E foi assim que no dia seguinte, dia 10 de Dezembro, os deputados e a nação não estavam à espera de um discurso tão bom, nunca tinham recebido uma prenda de Natal deste calibre. Não é só por isto que as medalhas e distinções são dadas quase sempre a gente amiga dos amigos, gente que não incomoda. De certeza que depois de terem ouvido o sermão do José António Pinto, que de forma educada e muito inteligente mandou os corruptos meterem a medalha no cú, se arrependeram desta distinção.

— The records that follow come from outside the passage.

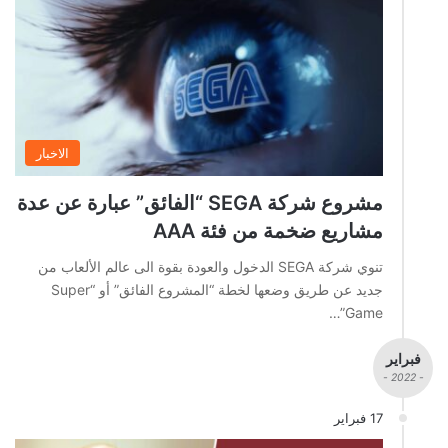
الاخبار
مشروع شركة SEGA “الفائق” عبارة عن عدة
مشاريع ضخمة من فئة AAA
تنوي شركة SEGA الدخول والعودة بقوة الى عالم الألعاب من
جديد عن طريق وضعها لخطة “المشروع الفائق” أو “Super
Game”…
فبراير
- 2022 -
17 فبراير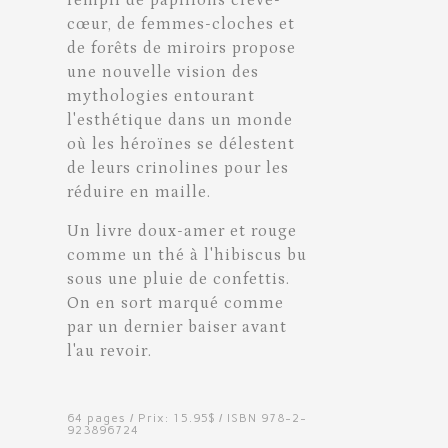
rempli de papillons crève-
cœur, de femmes-cloches et
de forêts de miroirs propose
une nouvelle vision des
mythologies entourant
l'esthétique dans un monde
où les héroïnes se délestent
de leurs crinolines pour les
réduire en maille.
Un livre doux-amer et rouge
comme un thé à l'hibiscus bu
sous une pluie de confettis.
On en sort marqué comme
par un dernier baiser avant
l'au revoir.
64 pages / Prix: 15.95$ / ISBN 978-2-
923896724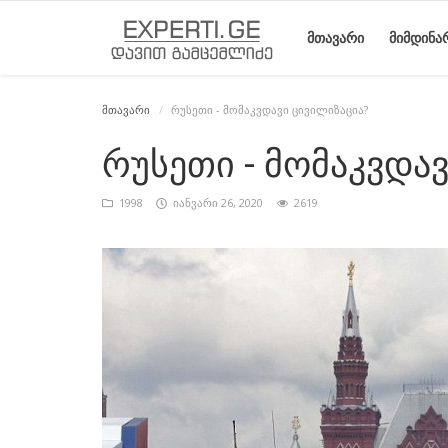
ᲛᲗᲐᲕᲐᲠᲘ
ᲛᲘᲛᲓᲘᲜᲐ
მთავარი
რუსეთი - მომაკვდავი ცივილიზაცია?
მთავარი
მიმდინარე
საიტის
ეროვნული
სტატიები
რუსეთი - მომაკვდა
მოვლენები
შესახებ
მოძრაობის
ისტორია
1998
იანვარი 26, 2020
2619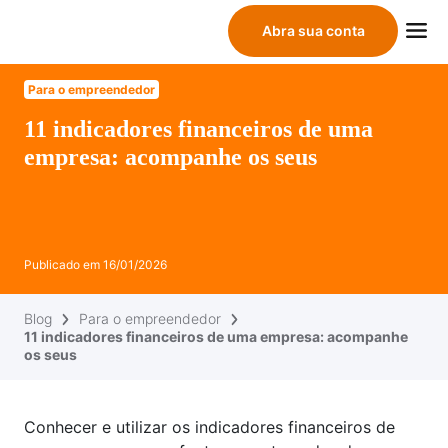
Abra sua conta
Para o empreendedor
11 indicadores financeiros de uma
empresa: acompanhe os seus
Publicado em
16/01/2026
Blog
Para o empreendedor
11 indicadores financeiros de uma empresa: acompanhe
os seus
Conhecer e utilizar os indicadores financeiros de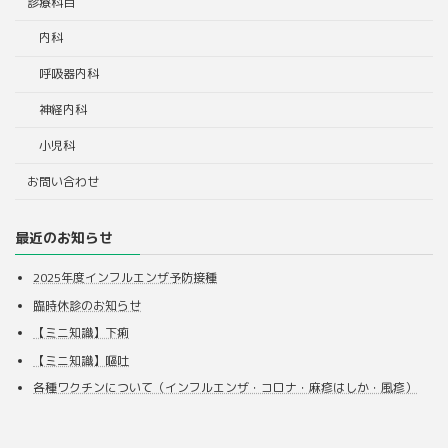
診療科目
内科
呼吸器内科
神経内科
小児科
お問い合わせ
最近のお知らせ
2025年度インフルエンザ予防接種
臨時休診のお知らせ
【ミニ知識】下痢
【ミニ知識】嘔吐
各種ワクチンについて（インフルエンザ・コロナ・麻疹はしか・風疹）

Fica aqui o link para uma reportagem video (clicar aqui - cortesia da TVI) e ficam as suas palavras mais marcantes, que consegui apanhar na net. Gostava de ter o discurso completo, mas não o encontrei, por isso aqui vai:

Deixo ficar esta medalha no Parlamento se os senhores deputados me prometerem que, futuramente, as leis aprovadas nesta casa não vão causar mais estragos na vida daqueles que, por terem deixado de dar lucro, são hoje considerados descartáveis.

Quero que os cidadãos do meu país hipotecado realizem os seus sonhos, quero que estes governantes estanquem imediatamente este processo de retrocesso civilizacional, que ilumina palácios, mas ao mesmo tempo deixa pessoas a dormir na rua.

Neste momento em que estou aqui a falar, mais de 120 mil pessoas deixaram já Portugal, cerca de meio milhão de crianças perdeu o abono de família, 140 mil jovens estão desempregados e a maior parte dos idosos recebem uma reforma «miserável».

Quero emprego com direitos para criar riqueza, quero que a dignidade do homem seja mais valorizada do que os mercados, quero que o interesse colectivo e o bem comum tenham mais força do que os interesses de meia dúzia de privilegiados.

Não quero medalhas, quero que os cidadãos deste país protestem livremente e de forma digna dentro desta casa e quando reivindicam os seus direitos por uma vida melhor não sejam expulsos pela polícia destas galerias.